Clara langsung menyondorkan kepalanya, "Terus aja senyum, nih, nih nih.. Jitak aja kepala Clara, Clara ikhlas lahir batin kalo itu buat Arfa senyum, nih!"
Pletak.
"Aduh..."
"Hahahahahhahaha." tawa Arfa menggema saat itu juga, membuat Clara tidak jadi protes karena jitakan Arfa kali ini lebih s***s dari yang sebelumnya.
Clara tertegun, inilah kali pertama ia melihat Arfa tertawa seperti ini. Karena boro-boro tertawa, tersenyum saja hampir tidak pernah di hadiahkan.

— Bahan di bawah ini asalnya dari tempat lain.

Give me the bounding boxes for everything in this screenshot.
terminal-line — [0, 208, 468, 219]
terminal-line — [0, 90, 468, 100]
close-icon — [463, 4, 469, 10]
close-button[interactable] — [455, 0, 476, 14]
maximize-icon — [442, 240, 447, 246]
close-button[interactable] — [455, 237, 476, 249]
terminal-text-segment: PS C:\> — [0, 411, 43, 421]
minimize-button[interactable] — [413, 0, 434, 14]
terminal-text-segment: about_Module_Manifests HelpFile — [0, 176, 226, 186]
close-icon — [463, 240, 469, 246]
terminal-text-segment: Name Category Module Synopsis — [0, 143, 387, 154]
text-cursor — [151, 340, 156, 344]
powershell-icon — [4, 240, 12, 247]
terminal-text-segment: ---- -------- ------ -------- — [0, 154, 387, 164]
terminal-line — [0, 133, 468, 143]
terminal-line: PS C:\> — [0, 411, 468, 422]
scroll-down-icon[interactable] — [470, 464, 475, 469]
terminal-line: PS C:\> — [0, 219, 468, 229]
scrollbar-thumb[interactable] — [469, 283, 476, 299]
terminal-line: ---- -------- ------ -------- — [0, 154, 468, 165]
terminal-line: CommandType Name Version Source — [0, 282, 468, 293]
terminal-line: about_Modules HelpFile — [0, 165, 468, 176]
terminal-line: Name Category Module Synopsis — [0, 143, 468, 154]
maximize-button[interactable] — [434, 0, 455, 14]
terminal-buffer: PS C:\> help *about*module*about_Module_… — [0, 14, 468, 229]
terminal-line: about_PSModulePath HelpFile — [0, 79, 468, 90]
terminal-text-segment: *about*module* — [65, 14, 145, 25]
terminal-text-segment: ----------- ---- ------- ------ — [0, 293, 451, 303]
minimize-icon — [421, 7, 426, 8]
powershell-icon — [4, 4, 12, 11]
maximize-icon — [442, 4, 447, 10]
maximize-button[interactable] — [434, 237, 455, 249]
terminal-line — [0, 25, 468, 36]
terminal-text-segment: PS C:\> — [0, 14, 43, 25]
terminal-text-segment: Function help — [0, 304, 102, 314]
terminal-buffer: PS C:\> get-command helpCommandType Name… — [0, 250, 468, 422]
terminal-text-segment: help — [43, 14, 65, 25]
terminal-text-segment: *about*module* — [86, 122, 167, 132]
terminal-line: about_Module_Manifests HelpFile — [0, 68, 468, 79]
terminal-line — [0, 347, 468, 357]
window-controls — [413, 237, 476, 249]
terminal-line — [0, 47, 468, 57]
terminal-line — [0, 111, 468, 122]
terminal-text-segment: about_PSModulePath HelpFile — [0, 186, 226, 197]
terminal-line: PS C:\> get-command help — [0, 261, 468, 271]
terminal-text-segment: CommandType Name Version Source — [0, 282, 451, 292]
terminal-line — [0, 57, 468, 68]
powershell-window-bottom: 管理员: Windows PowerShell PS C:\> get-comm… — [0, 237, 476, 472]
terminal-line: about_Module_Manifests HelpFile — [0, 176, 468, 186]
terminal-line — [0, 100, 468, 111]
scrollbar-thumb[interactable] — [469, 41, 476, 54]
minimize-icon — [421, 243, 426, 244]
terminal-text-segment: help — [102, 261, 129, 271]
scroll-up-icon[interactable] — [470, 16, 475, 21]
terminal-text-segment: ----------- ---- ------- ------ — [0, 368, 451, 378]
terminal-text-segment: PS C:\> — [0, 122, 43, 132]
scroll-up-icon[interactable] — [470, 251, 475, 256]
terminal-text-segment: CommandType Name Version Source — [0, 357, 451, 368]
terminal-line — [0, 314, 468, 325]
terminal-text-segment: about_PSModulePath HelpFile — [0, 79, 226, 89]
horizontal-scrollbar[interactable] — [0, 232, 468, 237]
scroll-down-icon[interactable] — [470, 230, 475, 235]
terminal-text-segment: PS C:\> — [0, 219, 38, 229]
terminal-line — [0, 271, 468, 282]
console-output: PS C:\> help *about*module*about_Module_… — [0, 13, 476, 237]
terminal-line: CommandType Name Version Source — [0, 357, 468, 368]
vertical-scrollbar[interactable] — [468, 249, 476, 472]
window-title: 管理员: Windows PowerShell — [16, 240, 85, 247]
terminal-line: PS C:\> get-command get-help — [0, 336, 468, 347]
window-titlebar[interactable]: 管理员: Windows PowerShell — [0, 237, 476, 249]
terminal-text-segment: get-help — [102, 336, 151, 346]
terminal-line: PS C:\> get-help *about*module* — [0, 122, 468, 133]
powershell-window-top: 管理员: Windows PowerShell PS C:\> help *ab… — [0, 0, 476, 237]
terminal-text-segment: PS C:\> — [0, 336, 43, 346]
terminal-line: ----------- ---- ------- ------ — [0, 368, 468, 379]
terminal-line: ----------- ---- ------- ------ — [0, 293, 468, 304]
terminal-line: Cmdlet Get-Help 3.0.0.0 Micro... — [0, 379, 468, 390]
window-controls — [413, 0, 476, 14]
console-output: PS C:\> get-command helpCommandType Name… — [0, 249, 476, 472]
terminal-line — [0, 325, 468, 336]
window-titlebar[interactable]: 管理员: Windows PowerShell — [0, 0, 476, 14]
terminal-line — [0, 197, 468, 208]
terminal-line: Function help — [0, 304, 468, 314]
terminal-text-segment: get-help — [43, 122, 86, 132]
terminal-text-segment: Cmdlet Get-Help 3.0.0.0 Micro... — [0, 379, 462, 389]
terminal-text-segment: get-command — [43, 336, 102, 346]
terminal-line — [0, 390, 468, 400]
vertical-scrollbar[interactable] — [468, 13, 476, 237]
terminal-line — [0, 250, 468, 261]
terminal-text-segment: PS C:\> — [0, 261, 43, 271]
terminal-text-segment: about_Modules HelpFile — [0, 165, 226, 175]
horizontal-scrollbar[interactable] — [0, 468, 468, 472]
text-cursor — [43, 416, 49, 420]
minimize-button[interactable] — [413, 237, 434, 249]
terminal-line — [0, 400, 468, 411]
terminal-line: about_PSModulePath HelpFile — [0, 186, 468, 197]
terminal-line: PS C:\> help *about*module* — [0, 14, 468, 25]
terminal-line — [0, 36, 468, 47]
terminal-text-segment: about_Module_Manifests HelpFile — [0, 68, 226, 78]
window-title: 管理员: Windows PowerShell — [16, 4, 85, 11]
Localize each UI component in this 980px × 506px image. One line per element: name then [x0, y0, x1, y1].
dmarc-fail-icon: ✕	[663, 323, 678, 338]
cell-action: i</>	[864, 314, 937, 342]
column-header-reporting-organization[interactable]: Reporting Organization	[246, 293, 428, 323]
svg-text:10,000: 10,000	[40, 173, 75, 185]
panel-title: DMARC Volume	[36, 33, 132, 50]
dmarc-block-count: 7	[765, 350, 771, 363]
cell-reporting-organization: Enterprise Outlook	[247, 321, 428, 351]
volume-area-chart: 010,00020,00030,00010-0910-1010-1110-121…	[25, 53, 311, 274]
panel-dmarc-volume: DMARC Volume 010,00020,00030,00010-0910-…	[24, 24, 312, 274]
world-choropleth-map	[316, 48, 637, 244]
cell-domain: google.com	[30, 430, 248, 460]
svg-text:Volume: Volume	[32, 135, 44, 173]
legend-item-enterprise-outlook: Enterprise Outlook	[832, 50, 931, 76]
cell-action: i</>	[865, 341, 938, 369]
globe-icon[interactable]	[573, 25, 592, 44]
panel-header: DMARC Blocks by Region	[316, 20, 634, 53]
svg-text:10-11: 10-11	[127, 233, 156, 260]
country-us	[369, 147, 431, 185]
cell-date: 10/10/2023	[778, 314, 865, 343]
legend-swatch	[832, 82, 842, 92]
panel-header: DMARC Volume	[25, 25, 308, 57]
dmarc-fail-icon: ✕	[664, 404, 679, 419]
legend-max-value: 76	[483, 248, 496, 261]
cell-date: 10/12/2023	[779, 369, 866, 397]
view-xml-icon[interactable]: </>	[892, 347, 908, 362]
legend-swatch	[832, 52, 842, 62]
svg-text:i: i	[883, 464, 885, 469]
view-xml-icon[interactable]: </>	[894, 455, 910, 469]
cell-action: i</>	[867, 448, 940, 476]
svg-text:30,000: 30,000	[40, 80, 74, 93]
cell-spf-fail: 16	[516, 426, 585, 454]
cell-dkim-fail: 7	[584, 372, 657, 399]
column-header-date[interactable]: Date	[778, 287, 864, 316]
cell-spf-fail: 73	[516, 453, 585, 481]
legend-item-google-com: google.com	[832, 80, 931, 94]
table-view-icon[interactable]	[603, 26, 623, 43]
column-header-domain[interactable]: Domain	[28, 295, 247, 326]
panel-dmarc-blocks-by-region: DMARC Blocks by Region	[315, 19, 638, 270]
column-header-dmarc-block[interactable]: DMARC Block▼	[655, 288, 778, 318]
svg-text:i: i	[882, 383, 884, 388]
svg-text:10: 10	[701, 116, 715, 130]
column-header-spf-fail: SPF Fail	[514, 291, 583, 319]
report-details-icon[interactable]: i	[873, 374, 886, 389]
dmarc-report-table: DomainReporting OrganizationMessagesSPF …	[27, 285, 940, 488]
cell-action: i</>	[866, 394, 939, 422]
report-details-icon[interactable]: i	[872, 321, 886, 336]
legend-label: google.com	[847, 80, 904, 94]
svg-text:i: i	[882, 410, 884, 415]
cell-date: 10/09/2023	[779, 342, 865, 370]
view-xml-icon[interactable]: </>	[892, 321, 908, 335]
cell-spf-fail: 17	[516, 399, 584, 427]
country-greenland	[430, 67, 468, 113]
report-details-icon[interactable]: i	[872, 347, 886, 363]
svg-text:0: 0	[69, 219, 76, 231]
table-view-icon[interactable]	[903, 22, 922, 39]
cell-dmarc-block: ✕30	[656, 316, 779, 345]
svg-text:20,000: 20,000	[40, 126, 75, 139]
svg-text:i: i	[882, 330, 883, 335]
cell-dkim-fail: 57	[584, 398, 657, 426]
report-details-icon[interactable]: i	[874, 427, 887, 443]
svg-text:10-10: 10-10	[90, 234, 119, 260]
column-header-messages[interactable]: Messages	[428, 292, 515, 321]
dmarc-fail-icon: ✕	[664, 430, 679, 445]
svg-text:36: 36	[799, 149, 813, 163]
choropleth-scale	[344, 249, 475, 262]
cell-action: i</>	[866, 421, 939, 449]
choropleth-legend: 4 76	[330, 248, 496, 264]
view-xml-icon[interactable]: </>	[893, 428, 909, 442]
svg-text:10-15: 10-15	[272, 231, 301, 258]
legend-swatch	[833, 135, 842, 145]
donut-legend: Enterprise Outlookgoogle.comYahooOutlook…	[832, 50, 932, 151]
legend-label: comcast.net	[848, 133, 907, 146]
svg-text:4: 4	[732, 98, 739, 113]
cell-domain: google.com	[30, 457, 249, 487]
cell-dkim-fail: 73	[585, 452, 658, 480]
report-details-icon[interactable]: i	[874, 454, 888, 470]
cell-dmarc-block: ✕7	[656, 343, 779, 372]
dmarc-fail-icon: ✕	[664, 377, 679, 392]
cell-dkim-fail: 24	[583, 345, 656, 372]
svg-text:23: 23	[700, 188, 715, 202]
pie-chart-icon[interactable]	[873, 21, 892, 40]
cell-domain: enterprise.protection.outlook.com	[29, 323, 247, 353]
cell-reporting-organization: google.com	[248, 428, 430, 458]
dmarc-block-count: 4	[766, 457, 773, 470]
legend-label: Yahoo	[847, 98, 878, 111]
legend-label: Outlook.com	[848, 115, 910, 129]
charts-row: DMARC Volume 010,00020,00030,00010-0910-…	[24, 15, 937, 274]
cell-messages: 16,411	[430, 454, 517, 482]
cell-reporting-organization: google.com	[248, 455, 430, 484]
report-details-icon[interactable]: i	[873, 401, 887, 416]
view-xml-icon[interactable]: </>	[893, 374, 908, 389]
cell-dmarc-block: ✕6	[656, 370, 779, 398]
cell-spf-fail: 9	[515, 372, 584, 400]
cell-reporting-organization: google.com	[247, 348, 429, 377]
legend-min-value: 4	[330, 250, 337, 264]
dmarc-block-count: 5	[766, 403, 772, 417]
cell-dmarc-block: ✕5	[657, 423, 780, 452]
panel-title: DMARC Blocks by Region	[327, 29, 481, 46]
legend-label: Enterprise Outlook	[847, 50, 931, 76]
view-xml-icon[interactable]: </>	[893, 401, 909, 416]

Clara tersentak dan terduduk saat Arfa menarik tangannya.
Sambil menyeka ujung matanya, Arfa menatap Clara, "Thanks."
"Maksudnya?"
"Udah buat gue ketawa."
Clara mengangguk "Sama-sama," balasnya.
Beberapa detik hening hingga Arfa kembali membuka suara membuat Clara menoleh "Sorry."
"Buat?"
"Gue gak bisa lanjutin cerita ini ke lo."
Clara mengangguk, kembali menengadah ke langit, "No problem."
Setelah itu keduanya diam, hingga tak sadar hanyut dalam suasananya. Mereka berdua tertidur.
Bruk.
"Ssttt!"
Fino langsung menutup mulutnya dan kembali memposisikan diri agar mendapat tempat aman untuk mengintip Arfa dan Clara kembali.
Hingga Sela bersuara. "Kok mereka bisa akur sih?" semua menatap Sela dan mengendikkan bahunya bersamaan.
Dan di satu sisi Hasan hanya berdoa semoga Clara dapat seterusnya seperti ini dengan Arfa. Tanpa ada luka yang tercipta.